Jaworzniacy uhonorowani
Treść
Blisko trzydziestu małoletnich więźniów okresu stalinowskiego otrzymało odznaczenia państwowe. Są wśród nich przetrzymywani w Jaworznie, gdzie trafiała młodzież należąca do antykomunistycznych organizacji.
- "Jaworzniacy" to byli więźniowie polityczni, którzy przeszli przez więzienie w Jaworznie za to, że należeli do nielegalnych organizacji. Organizacje te siłą dążyły do obalenia demokratyczno-ludowego ustroju państwa polskiego - powiedział Jerzy Stokowski, wiceprezes Związku Młodocianych Więźniów Politycznych Okresu Stalinowskiego "Jaworzniacy", jeden z odznaczonych. - W mojej celi średnia wyroków na piętnastu więźniów odbywających karę wynosiła osiem lat i osiem miesięcy - wspominał Stokowski, dodając, że młodzi ludzie występujący w tym okresie przeciwko władzy mogli otrzymać nawet karę śmierci.
Stokowski podkreślił, że młodzież szeroko zaangażowała się po wojnie w antyreżimową działalność, ponieważ wówczas w Polsce działało ponad tysiąc nielegalnych organizacji. - Ponad 10 tys. młodzieży, młodzieży "wyklętej", która próbowała przeciwstawić się sowietyzacji kraju. Nie można nas pomijać milczeniem - zaznaczył.
- Warto kochać Ojczyznę, w której żyjemy, i warto robić wszystko, by żyli w niej ludzie szlachetni, mądrzy i moralni - powiedziała Maria Kowalska z grona odznaczonych. W 1950 r. jako szesnastolatka została skazana na karę siedmiu lat więzienia, z czego odsiedziała trzy lata. Należała do organizacji "Powrót", której jednym z celów był powrót dawnych ziem wschodnich II Rzeczypospolitej w granice Polski.
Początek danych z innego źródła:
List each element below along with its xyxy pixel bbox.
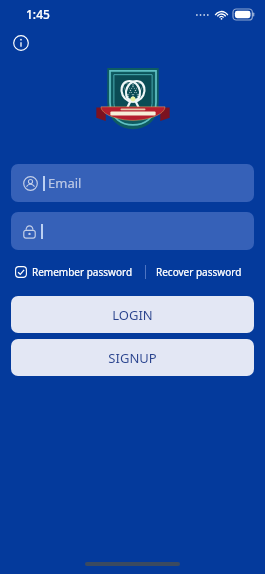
staticText: SIGNUP	[108, 349, 157, 367]
button[interactable]: SIGNUP	[11, 339, 254, 376]
button[interactable]: Information	[8, 30, 34, 56]
button[interactable]: Recover password	[152, 263, 246, 281]
staticText: 1:45	[26, 6, 50, 22]
button[interactable]: LOGIN	[11, 296, 254, 333]
staticText: Recover password	[156, 265, 242, 279]
staticText: LOGIN	[112, 306, 153, 324]
button[interactable]: Remember password	[13, 264, 135, 280]
button[interactable]	[11, 212, 254, 250]
button[interactable]: Email	[11, 164, 254, 202]
staticText: Email	[48, 174, 82, 192]
staticText: Remember password	[32, 265, 133, 279]
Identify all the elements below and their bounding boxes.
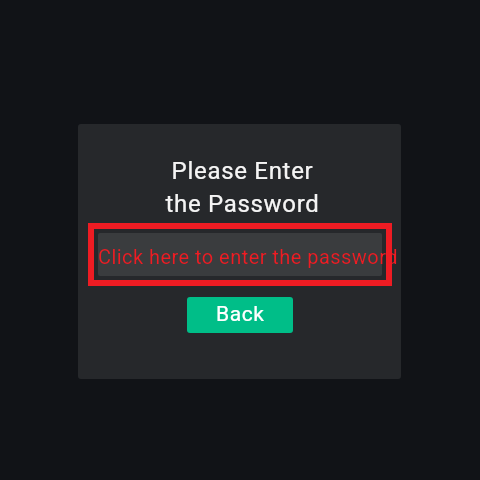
- staticText: Please Enter the Password: [81, 157, 401, 218]
- button[interactable]: Back: [187, 297, 293, 333]
- staticText: Back: [216, 302, 265, 327]
- staticText: Click here to enter the password: [98, 245, 398, 268]
- button[interactable]: Click here to enter the password: [88, 223, 392, 286]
Krzyże Kawalerskie Orderu Odrodzenia Polski i Złote Krzyże Zasługi, przyznane przez prezydenta Bronisława Komorowskiego "za wybitne zasługi dla niepodległości Polski i za działalność społeczną i kombatancką", wręczył wczoraj w Pałacu Prezydenckim byłym młodocianym więźniom politycznym szef Kancelarii Prezydenta Jacek Michałowski. - Tego, co państwo przeszli w tych paskudnych latach 50., nie można porównać z niczym, chyba jedynie z wywózką na Sybir - powiedział.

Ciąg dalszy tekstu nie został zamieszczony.